== AVAILABLE RECORDS ==
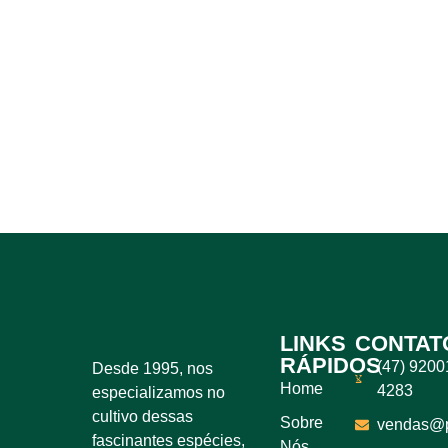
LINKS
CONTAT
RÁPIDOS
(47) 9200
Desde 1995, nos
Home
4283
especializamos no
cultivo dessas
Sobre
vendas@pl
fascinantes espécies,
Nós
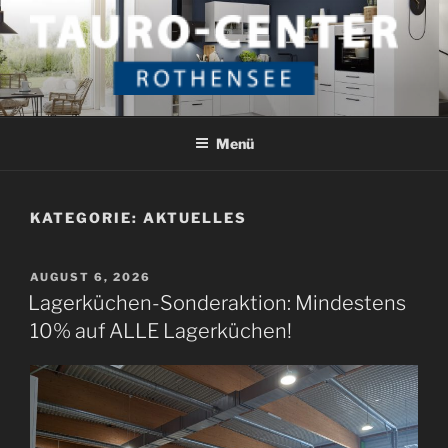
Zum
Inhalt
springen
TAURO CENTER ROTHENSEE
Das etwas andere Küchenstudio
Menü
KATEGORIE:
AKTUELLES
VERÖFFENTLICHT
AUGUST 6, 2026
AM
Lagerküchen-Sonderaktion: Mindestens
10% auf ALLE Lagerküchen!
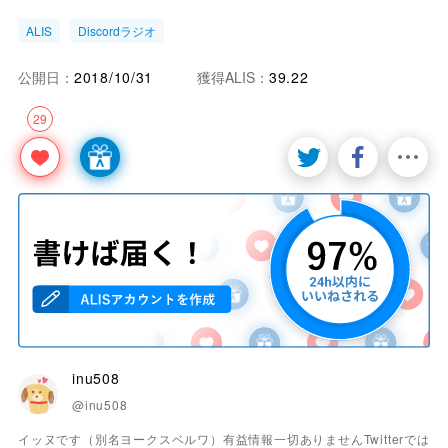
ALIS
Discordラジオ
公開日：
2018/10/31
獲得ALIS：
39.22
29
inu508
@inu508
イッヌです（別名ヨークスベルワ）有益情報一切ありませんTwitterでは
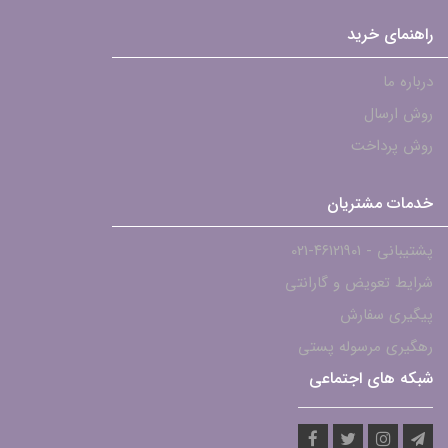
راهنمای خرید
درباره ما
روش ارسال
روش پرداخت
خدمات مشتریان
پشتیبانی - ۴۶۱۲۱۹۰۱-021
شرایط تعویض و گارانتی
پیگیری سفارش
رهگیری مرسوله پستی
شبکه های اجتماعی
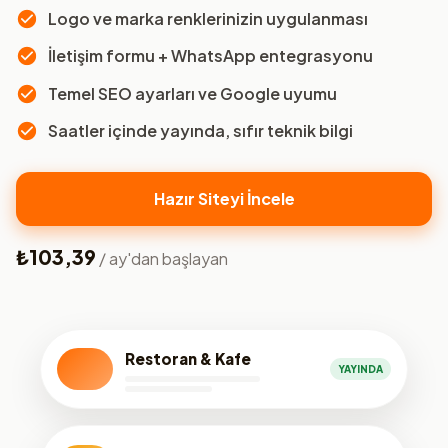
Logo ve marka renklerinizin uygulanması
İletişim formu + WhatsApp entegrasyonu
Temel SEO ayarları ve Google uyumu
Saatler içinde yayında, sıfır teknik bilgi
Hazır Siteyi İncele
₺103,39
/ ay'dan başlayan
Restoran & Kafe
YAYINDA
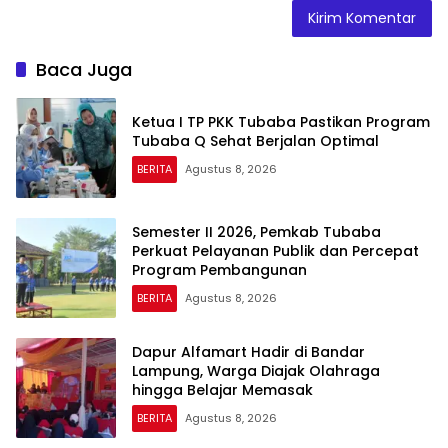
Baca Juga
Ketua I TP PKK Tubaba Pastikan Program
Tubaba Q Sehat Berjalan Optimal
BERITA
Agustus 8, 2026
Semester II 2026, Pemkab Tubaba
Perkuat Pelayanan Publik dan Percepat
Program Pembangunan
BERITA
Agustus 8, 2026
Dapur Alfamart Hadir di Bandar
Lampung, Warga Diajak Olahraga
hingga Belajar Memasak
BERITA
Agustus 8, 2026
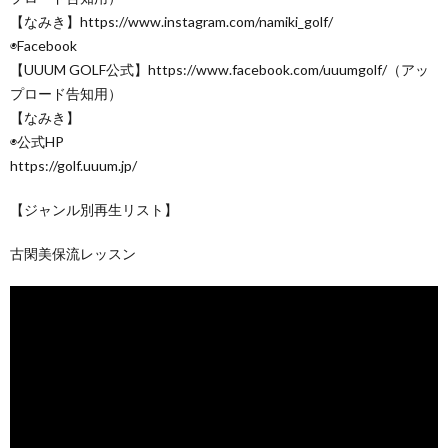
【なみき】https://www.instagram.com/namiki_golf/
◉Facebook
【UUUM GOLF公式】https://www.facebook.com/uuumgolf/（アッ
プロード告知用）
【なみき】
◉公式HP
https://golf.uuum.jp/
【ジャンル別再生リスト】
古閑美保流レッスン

== ACTIVITY ==
Lines with "Program": return each one from the data above.

== RESULT OF THE EXERCISE ==
Ketua I TP PKK Tubaba Pastikan Program
Program Pembangunan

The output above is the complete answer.